What happens after surgery? 

We will have your athlete start in physical therapy with the goals to decrease swelling and work on strengthening the quadriceps. If the meniscus is repaired we recommend between 4-6 weeks of toe touch weight bearing with crutches. Also, with some repairs we may limit the motion allowed from 0-90 degrees for 3-4 weeks. 

If the meniscus is trimmed (partial menisectomy) weight bearing is allowed immediately and return to activity is dictated by recovery and strengthening of the quadriceps muscle 

Will my child be able to return to sports? 

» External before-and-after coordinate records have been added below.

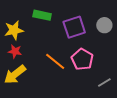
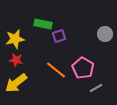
purple square: (74, 27) -> (59, 36), moved, size x0.6
gray line: (104, 83) -> (96, 88), moved

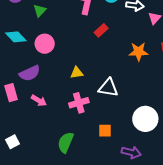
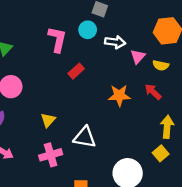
yellow triangle: (77, 73) -> (48, 120), turned -40

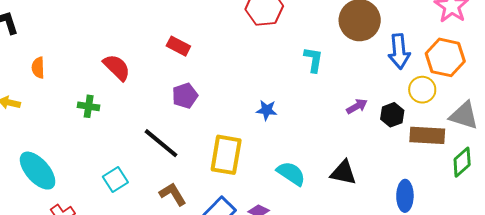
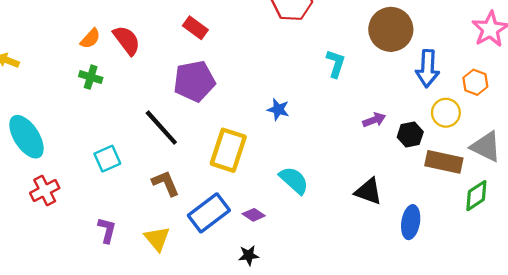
orange hexagon: (445, 57) -> (475, 82), size x0.6
orange semicircle: (38, 68) -> (90, 39), moved, turned -145
purple pentagon: (185, 96) -> (194, 81), size x1.5
black triangle: (343, 173) -> (369, 191), moved

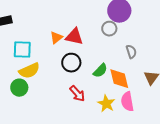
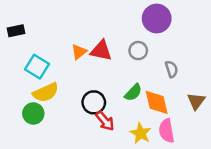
gray circle: (109, 29) -> (138, 51), moved
cyan square: (22, 50) -> (37, 67), turned 30
black circle: (71, 63) -> (94, 102), moved

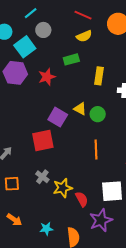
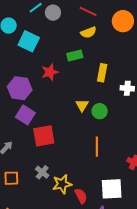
gray circle: (43, 30) -> (53, 13), moved
cyan square: (25, 47) -> (29, 41), turned -30
purple hexagon: (15, 73) -> (20, 88), moved
yellow triangle: (80, 109) -> (82, 105), turned 32
purple square: (58, 117) -> (25, 115), moved

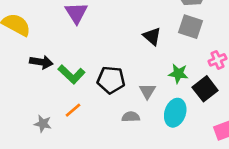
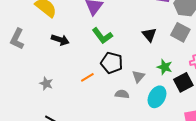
green L-shape: (71, 74) -> (102, 36), moved
orange line: (73, 110) -> (87, 77), moved
gray star: (43, 124) -> (46, 84), moved

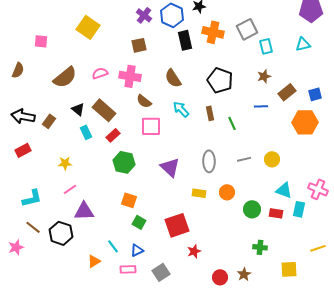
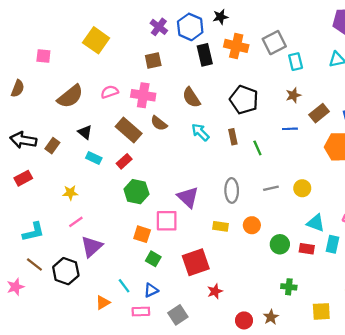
brown rectangle: (104, 110) -> (129, 130), moved
pink square: (151, 126) -> (167, 221), moved
cyan rectangle: (86, 132) -> (94, 158), turned -40
purple triangle: (84, 211) -> (92, 247), turned -40

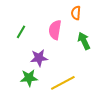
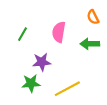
orange semicircle: (76, 13) -> (93, 17), moved, turned -32
green arrow: (84, 41) -> (90, 44), turned -66

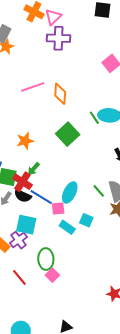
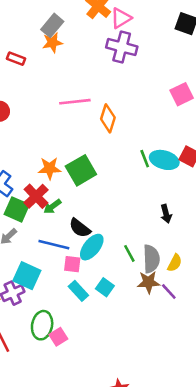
green square: (68, 134) -> (81, 170), moved
red cross: (22, 182) -> (36, 196), moved
black semicircle: (23, 196) -> (80, 228), moved
blue line: (41, 197) -> (54, 245), turned -30
pink square: (52, 275) -> (58, 337), moved

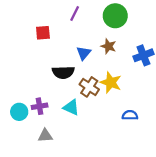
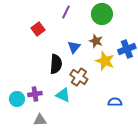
red square: (43, 33) -> (38, 29), turned -32
black semicircle: (63, 72) -> (56, 64), turned -84
yellow star: (111, 82) -> (105, 61), moved

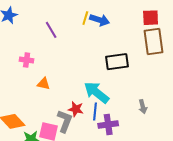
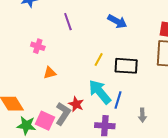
yellow line: (85, 18) -> (99, 59), moved
orange triangle: (44, 84) -> (50, 73), turned -40
blue line: (95, 112) -> (118, 100), moved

The good news is that most growing athletes are able to recover and return to previous activities after most meniscus tears in a few months. It is important that your athlete rest and heal and follow the guidelines and protocols established by your doctor and implemented with the help of your physical therapist. 

Helpful Terms to Know: 

  • Menisci - plural of meniscus 
  • Acute tears of the meniscus - often the result of a twisting injury while playing sports. These tears can occur in different places in the meniscus and have different tear patterns. Meniscus tears can also occur many times in conjunction with a tear of the ACL (anterior cruciate ligament) the lateral (outer) side with acute ACL injuries and the medial (inner) side with chronic ACL tears. 
  • Discoid meniscus - A congenital anatomic variant is seen almost exclusively on the lateral (outer) side of the knee. This results in a thickened meniscus that typically covers more of the lateral tibia (shin bone) than a normal meniscus. There are different kinds of discoid meniscus seen (three main types) and these can be susceptible to tearing. It should be noted that an asymptomatic discoid meniscus requires no treatment.